## [AVAILABLE RECORDS]
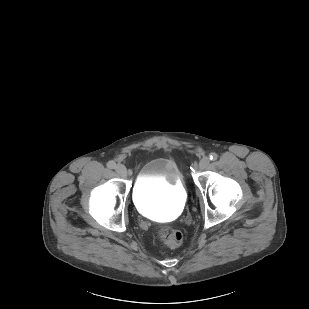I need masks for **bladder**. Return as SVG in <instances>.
I'll return each mask as SVG.
<instances>
[{
	"label": "bladder",
	"instance_id": "1",
	"mask_svg": "<svg viewBox=\"0 0 309 309\" xmlns=\"http://www.w3.org/2000/svg\"><path fill=\"white\" fill-rule=\"evenodd\" d=\"M133 200L141 213L167 220L176 216L186 202V189L177 163L170 158H155L138 172Z\"/></svg>",
	"mask_w": 309,
	"mask_h": 309
}]
</instances>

## [WHAT TO PRODUCE]
Copy out nothing but text: transcribe the listing exactly and skip each picture.

## [PROBLEM SOLUTION]
I need masks for **bladder**. Return as SVG in <instances>.
I'll return each mask as SVG.
<instances>
[{
	"label": "bladder",
	"instance_id": "1",
	"mask_svg": "<svg viewBox=\"0 0 309 309\" xmlns=\"http://www.w3.org/2000/svg\"><path fill=\"white\" fill-rule=\"evenodd\" d=\"M133 200L141 213L167 220L176 216L186 202V189L177 163L170 158H155L138 172Z\"/></svg>",
	"mask_w": 309,
	"mask_h": 309
}]
</instances>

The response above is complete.